LORRAINE: Hi, Joey. Well well, look what you brought. Very nice. CHANDLER: And what did you bring?
RACHEL: Ok, ok, Roger was creepy, but he was nothing compared to Pete Carney. MONICA: Which one was Pete Carney? RACHEL: He was the weeper. Remember that guy who used to cry every time we had sex. "Was it good for you?" MONICA: Yeah, well, I'll take a little crying any day over Howard-the-"I-win"-guy. "I win! I win!" I went out with the guy for two months--I didn't get to win once. RACHEL: How did we end up with these jerks? We're good people! MONICA: I don't know. Maybe we're some kinda magnets. PHOEBE: I know I am. That's why I can't wear a digital watch.
LORRAINE: You know, ever since I was little, I've been able to pick up quarters with my toes. JOEY: Good for you. Uh, quarters or rolls of quarters?
JANICE: By the way, Chandler. I cut you out of all my pictures. So if you want, I have a bag with just your heads. CHANDLER: That's ok. JANICE: Oh, are you sure? Really? Because you know, you could make little puppets out of them, and you could use them in your theater of cruelty.
JOEY: Uh, can I talk to you for a second, over there? Uh, we might be leaving now. CHANDLER: Tell me it's "you and me" we. JOEY: She said she wants to slather my body with stuff and then lick it off. I'm not even sure what slathering is, but I definitely want to be a part of it. CHANDLER: Ok, you can not do this to me. JOEY: You're right, I'm sorry. You're right. LORRAINE: Uh, can we have three chocolate mousses to go please? JOEY: I'm outta here. Here's my credit card. Dinner's on me. I'm sorry, Chandler. CHANDLER: I hope she throws up on you.

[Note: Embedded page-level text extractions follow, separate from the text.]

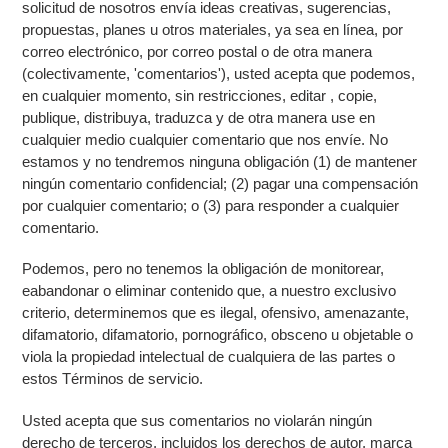
solicitud de nosotros envía ideas creativas, sugerencias,
propuestas, planes u otros materiales, ya sea en línea, por
correo electrónico, por correo postal o de otra manera
(colectivamente, 'comentarios'), usted acepta que podemos,
en cualquier momento, sin restricciones, editar , copie,
publique, distribuya, traduzca y de otra manera use en
cualquier medio cualquier comentario que nos envíe. No
estamos y no tendremos ninguna obligación (1) de mantener
ningún comentario confidencial; (2) pagar una compensación
por cualquier comentario; o (3) para responder a cualquier
comentario.
Podemos, pero no tenemos la obligación de monitorear,
eabandonar o eliminar contenido que, a nuestro exclusivo
criterio, determinemos que es ilegal, ofensivo, amenazante,
difamatorio, difamatorio, pornográfico, obsceno u objetable o
viola la propiedad intelectual de cualquiera de las partes o
estos Términos de servicio.
Usted acepta que sus comentarios no violarán ningún
derecho de terceros, incluidos los derechos de autor, marca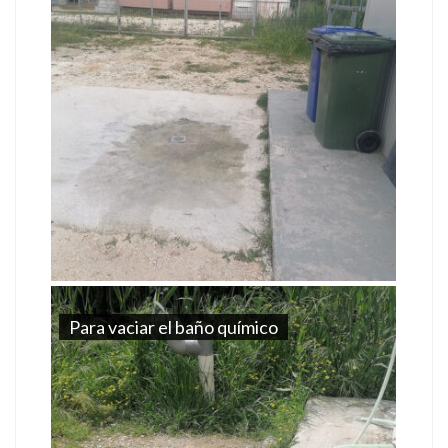
Para vaciar el baño químico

JANICE: So, do we have the best friends or what? CHANDLER: Joey's not a friend. He's...a stupid man who left us his credit card. Another drink? Some dessert? A big screen TV?
ROSS: I'm just sayin' if dogs do experience jet lag, then, because of the whole um, seven dog years to one human year thing, then, when a dog flies from New York to Los Angeles, he doesn't just lose three hours, he loses like a week and a half.

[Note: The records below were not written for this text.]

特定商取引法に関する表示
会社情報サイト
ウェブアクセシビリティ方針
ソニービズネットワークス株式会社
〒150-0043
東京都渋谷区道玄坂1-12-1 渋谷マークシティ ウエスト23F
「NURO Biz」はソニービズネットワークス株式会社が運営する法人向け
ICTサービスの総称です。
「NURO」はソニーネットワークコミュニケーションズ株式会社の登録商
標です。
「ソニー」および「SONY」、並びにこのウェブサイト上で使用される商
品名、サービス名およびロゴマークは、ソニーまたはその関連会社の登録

KRISTIN: Who are they? ROSS: The blond woman is my ex-wife, and the woman touching her is her close, personal friend. KRISTIN: You mean they're lovers. ROSS: If you wanna put a label on it. KRISTIN: Wow, uh, anything else I should know? ROSS: Nope, nope, that's it. Oh, and she's pregnant with my baby. I always forget that part. Helloo!
PHOEBE: Ok, so now we need um sage branches and the sacramental wine. MONICA: All I have is, is oregano and a Fresca. PHOEBE: Um, that's ok! Ok. All right. Now we need the semen of a righteous man. RACHEL: Ok, Pheebs, you know what, if we had that, we wouldn't be doing the ritual in the first place.
CHANDLER: How can I dump this woman on Valentine's day? JOEY: I don't know. You dumped her on New Year's. CHANDLER: Oh, man. In my next life, I'm coming back as a toilet brush.
FIREMAN 3: We get off around midnight, why don't we pick you up then? RACHEL: So, um, will you bring the truck? FIREMAN 3: I'll even let you ring the bell. RACHEL: Oh, my god. PHOEBE: See, there you go, the cleansing works! MONICA: They're nice guys. RACHEL: Oh, they're firemen guys. FIREMAN 1: You guys tell them you were married? FIREMAN 2: No way! FIREMAN 3: Are you kidding? My girlfriend doesn't know, I'm not gonna tell them!